Nebraska governor proclaims ‘March for Jesus Day’
|Gov. Mike Johanns|
To the consternation of minority religious groups and civil rights organizations, the governor of Nebraska has proclaimed May 22 as “March for Jesus Day.”
Republican Gov. Mike Johanns signed a proclamation last week that sets the date and states that “March for Jesus Day was established as a time for us to join together as a people and pay homage to our divine authority and live ever mindful of the many freedoms we have enjoyed and ever thankful for the many blessings we have received.”
The governor signed the proclamation at the urging of a nonprofit group based in Austin, Texas, called March for Jesus USA. According to the group's mission statement, the March for Jesus Day is intended to bring “Christians of every tradition, age, and color into the streets on one day each year to celebrate what Jesus has done and to ask God's blessing on our cities.” Last year the group persuaded the governors of New York, North Carolina, Louisiana, Oklahoma and Texas to sign March for Jesus Day proclamations.
Johanns' endorsement of March for Jesus Day has caught the attention of People for the American Way, a national civil rights group based in Washington, D.C., and the Nebraska American Civil Liberties Union. Both groups have described the governor's action as unconstitutional.
“There is a perception that when government officials sign these types of proclamations they are providing a stamp of approval or an endorsement of religion,” Matt LeMieux, executive director of the Nebraska ACLU, said. “In the future, as the governor continues to offend more and more Nebraskans, then the possibility of going into court is going to get much greater.”
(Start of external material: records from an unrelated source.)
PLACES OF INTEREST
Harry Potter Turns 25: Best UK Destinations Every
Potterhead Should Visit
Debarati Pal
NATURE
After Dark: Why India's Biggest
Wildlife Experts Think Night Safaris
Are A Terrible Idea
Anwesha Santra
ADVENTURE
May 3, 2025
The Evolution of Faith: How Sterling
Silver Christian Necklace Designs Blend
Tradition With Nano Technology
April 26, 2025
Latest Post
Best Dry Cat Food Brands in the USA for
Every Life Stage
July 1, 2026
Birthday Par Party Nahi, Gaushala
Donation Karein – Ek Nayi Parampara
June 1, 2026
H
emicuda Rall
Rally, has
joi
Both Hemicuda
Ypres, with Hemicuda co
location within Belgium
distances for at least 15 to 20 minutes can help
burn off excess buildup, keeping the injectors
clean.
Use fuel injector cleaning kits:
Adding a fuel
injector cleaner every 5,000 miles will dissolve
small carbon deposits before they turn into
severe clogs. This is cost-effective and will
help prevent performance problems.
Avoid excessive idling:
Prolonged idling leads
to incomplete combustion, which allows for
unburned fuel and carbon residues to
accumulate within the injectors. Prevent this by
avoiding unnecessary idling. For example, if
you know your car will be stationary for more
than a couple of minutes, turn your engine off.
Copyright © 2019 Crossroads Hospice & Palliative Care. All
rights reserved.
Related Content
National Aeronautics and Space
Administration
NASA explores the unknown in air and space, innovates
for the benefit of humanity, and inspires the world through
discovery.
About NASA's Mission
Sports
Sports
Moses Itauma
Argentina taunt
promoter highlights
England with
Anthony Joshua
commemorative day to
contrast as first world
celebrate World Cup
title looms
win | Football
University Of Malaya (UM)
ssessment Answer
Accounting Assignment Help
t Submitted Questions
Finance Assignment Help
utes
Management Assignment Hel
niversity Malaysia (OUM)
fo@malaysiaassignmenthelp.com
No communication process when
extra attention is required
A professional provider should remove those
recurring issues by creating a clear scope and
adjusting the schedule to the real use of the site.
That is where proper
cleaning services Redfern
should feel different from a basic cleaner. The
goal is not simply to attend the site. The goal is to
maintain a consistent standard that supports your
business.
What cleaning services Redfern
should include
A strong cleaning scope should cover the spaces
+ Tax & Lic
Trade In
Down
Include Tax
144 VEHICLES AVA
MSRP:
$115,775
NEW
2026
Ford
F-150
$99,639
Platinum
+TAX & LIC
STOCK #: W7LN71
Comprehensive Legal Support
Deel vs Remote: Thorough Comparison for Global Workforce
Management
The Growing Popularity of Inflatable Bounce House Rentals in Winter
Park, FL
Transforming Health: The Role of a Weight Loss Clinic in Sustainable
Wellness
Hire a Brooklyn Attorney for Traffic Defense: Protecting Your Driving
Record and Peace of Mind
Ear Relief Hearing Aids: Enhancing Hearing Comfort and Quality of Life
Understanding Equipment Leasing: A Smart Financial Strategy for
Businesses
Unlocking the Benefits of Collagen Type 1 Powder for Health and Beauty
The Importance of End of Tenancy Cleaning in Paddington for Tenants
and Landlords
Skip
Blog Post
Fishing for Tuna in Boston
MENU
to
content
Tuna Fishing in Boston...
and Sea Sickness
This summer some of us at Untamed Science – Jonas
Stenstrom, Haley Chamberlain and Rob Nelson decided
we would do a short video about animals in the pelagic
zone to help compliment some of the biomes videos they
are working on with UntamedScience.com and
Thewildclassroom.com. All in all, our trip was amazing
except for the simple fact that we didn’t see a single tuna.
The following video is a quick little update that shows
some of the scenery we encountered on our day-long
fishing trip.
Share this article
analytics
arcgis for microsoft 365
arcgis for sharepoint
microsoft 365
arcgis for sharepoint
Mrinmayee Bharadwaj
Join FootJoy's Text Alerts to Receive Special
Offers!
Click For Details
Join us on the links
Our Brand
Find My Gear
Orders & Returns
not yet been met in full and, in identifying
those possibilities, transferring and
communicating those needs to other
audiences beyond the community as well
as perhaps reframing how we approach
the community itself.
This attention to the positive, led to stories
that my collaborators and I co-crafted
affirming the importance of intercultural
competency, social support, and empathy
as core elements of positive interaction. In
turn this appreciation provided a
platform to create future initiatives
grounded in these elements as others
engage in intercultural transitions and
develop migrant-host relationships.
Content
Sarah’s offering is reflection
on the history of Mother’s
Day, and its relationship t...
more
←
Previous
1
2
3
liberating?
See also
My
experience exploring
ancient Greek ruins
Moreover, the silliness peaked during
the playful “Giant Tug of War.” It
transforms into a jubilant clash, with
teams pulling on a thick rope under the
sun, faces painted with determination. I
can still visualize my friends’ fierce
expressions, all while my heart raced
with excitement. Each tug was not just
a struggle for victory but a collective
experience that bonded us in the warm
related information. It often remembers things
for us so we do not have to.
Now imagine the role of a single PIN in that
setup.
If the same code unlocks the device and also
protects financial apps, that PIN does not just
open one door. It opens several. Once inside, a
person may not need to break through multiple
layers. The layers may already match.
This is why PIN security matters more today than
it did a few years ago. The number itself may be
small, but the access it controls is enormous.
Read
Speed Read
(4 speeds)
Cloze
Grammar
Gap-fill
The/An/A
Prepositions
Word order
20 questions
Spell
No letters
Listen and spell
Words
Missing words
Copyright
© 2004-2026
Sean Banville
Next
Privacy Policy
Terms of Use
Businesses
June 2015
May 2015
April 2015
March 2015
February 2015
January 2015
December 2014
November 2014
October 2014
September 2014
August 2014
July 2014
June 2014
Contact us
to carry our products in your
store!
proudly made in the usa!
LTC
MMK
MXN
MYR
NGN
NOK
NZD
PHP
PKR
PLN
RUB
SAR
LeMieux also said that when the governor was asked last week if he would sign a proclamation in support of Wiccans, who believe in benevolent witchcraft, he responded that he would not sign something he did not personally believe in.
According to March for Jesus USA, millions of people throughout the country will gather in various cities to join in marches for Jesus this May. Last year 31,000 gathered for a march through Jacksonville, Fla., the group said. According to the group's “Steps to Organizing a March for Jesus,” a march coordinator must be involved in a local church, appointed by a pastor, “sent out with the blessing” of the pastor, and in “good reputation in the community and among churches.”
Carole Shields, president of People for the American Way, sent a letter to Johanns in late April in which she reminded the governor of his duty to uphold the Constitution, urging him not sign the proclamation.
“There can be no question that your issuance of a 'March for Jesus Day' proclamation would violate the neutrality toward religion that is required of your office,” Shields wrote. “In addition such an action would unconstitutionally endorse Christianity over other religions, sending the impermissible message to Nebraskans of other faiths or of no faith that their beliefs are disfavored by the government.”
Last November a federal judge in Arizona said that a “Bible Week” proclamation issued by the governor “certainly has the [indication] of being religious and purposely not secular. Last month, Arizona Republican Gov. Jane Hull announced she would no longer issue such proclamations.